All concepts of portion control go straight out of the window
Nell's new home, Kampus, is one of the many property pies currently being, er, fingered by Capital & Centric of Manctopia TV show fame. An overhaul of a once-grubby patch at the top of Canal Street. Little David Street has been revived providing a charming fairy-lit cobbled path to Kampus from Chorlton Street which has Sheena Simon music college and the National Express bus station as its other claims to fame. It’s good for the area, Canal Street has many charms but quality dining options has never been one of them.
Kampus is still developing, with Cloudwater, Great North Pie Co, Pollen and The Beeswing arriving there later this year. Its security cabin on stilts has been home to pop-ups from Higher Ground, Tine, Banh Vi and current resident Breadflower. It’s not buzzing with people just yet - a lone picnic table of cider guzzling young goths (perhaps migrated from Urbis) illustrates the point. The developers clearly expect this to change. Nell’s unit is suitably massive for a place known for the magnitude of its pizzas.
The space is bright and airy with Brutalist concrete pillars lifted by pops of colour, orange is a big one. Very Manchester. It feels like a restaurant but you have to order at the bar. The staff we talk to are smiley, helpful and hip but we miss the opportunity to have a natter that proper table service brings. It also means we wait quite some time for someone to ask if we want desserts or our leftovers boxing up before realising we need to go back to the bar for that.

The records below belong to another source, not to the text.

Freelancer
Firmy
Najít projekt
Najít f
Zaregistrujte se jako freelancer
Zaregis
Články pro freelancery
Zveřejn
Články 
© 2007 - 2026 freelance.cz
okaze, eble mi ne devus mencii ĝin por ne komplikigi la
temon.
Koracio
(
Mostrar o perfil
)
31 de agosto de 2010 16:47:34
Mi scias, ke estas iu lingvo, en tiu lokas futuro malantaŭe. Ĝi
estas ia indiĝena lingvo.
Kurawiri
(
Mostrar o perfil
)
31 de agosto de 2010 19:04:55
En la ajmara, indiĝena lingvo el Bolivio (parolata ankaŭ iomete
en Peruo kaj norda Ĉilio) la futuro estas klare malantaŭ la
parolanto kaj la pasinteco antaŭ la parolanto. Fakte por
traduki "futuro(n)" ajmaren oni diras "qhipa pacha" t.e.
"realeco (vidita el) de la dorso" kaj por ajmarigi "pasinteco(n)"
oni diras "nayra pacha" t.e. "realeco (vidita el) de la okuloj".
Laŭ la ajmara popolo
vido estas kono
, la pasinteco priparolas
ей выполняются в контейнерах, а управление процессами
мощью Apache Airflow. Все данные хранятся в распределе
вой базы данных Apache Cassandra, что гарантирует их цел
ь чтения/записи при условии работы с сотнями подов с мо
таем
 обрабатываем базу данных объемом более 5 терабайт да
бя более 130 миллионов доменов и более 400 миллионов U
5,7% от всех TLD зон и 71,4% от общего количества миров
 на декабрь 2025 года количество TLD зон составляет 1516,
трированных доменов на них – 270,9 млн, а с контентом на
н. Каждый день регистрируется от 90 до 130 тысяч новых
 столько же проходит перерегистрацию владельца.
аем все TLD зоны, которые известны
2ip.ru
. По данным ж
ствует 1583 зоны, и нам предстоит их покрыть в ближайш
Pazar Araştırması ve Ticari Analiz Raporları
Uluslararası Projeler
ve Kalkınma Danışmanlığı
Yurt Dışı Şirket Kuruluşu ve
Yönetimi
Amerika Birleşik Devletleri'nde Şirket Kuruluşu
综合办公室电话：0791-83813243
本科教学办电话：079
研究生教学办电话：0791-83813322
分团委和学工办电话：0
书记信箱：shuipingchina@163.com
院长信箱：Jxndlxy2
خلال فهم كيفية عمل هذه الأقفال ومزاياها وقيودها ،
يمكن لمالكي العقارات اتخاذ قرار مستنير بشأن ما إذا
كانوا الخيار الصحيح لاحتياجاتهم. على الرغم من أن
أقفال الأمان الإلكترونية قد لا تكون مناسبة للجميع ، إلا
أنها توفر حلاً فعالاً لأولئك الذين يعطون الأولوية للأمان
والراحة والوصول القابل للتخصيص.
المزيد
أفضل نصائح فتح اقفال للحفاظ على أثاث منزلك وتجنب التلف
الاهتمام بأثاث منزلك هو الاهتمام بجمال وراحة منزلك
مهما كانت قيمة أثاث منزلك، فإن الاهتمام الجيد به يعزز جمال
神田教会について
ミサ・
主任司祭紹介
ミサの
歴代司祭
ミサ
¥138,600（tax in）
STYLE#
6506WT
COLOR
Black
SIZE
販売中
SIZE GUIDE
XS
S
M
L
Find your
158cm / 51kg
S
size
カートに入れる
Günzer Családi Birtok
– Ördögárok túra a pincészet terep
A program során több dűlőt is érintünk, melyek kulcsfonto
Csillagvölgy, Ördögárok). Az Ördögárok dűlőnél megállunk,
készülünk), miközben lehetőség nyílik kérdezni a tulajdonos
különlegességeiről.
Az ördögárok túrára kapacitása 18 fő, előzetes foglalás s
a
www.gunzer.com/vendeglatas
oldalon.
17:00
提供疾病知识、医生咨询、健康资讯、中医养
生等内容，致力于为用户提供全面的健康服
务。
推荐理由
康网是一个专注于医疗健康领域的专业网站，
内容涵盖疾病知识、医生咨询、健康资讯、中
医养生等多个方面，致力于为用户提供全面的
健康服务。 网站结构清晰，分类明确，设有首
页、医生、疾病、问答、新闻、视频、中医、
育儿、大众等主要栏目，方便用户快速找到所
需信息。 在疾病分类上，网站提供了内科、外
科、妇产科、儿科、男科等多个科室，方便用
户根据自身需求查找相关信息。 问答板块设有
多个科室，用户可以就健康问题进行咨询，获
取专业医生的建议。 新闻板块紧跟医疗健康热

It’s Monday so a couple of Low-gronis and a Peach Tea Spritz (all £6) satisfy half the team while others get stuck into a pint of Schofferhoffer (£4.50) and a can of Flensburger (£3). These are “low” rather than “no” and both are somewhere on the Shandy Bass flavour spectrum. I’m partial to a lager top so no complaints from me but you might prefer something drier.
I’m taking the editorial team out for dinner so all concepts of portion control go straight out of the window. You can choose from 22” or 14” whole pies (cue wisecracks from my lot about how many inches they can handle) or grab a few daily changing slices.
A minor grumble is the lack of lighter side dishes or starters - a salad or slaw would be welcome. A charcuterie platter (£8) is merely serviceable but its accompanying quick pickle brings some of the zingy vitamins we crave.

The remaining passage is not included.